Dataset entries
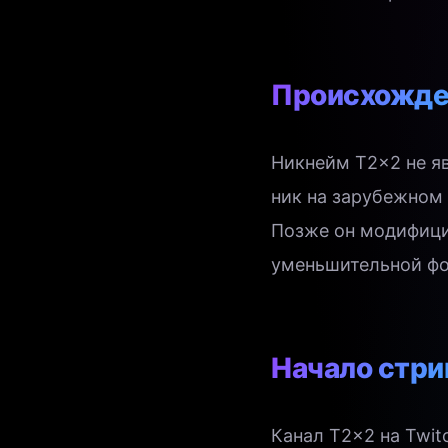
Происхожде
Никнейм T2x2 не я
ник на зарубежном
Позже он модифицир
уменьшительной фо
Начало стри
Канал T2x2 на Twit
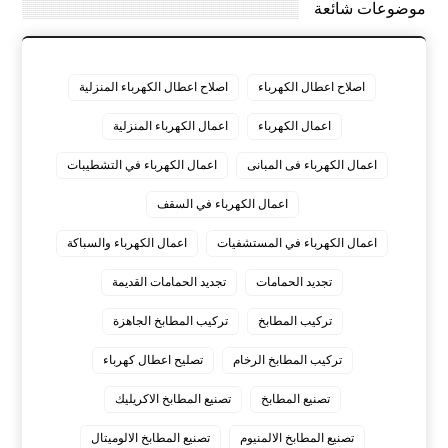
موضوعات شائعة
اصلاح اعطال الكهرباء
اصلاح اعطال الكهرباء المنزلية
اعمال الكهرباء
اعمال الكهرباء المنزلية
اعمال الكهرباء فى المبانى
اعمال الكهرباء في التشطيبات
اعمال الكهرباء في السقف
اعمال الكهرباء في المستشفيات
اعمال الكهرباء والسباكة
تجديد الحمامات
تجديد الحمامات القديمة
تركيب المطابخ
تركيب المطابخ الجاهزة
تركيب المطابخ الرخام
تصليح اعطال كهرباء
تصنيع المطابخ
تصنيع المطابخ الاكريليك
تصنيع المطابخ الالمنيوم
تصنيع المطابخ الالوميتال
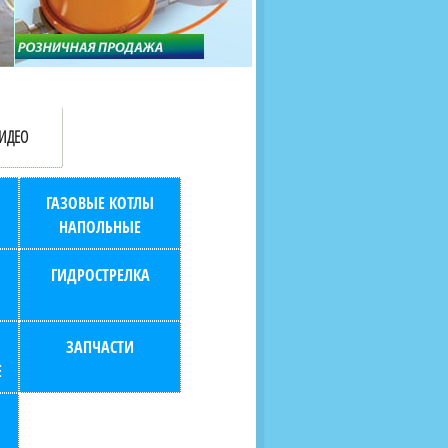
продаж (берем всю
наскольких дней в любой
бухгалтерию "на себя")
город РФ через транспорт
компанию.
ИДЕО
ГАЗОВЫЕ КОТЛЫ
НАПОЛЬНЫЕ
ГИДРОСТРЕЛКА
ЗАПЧАСТИ
Е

= Activity =
Which lines in the records above hold the string "اصلاح"? Copy each of them.

= Reply to the task =
اصلاح اعطال الكهرباء
اصلاح اعطال الكهرباء المنزلية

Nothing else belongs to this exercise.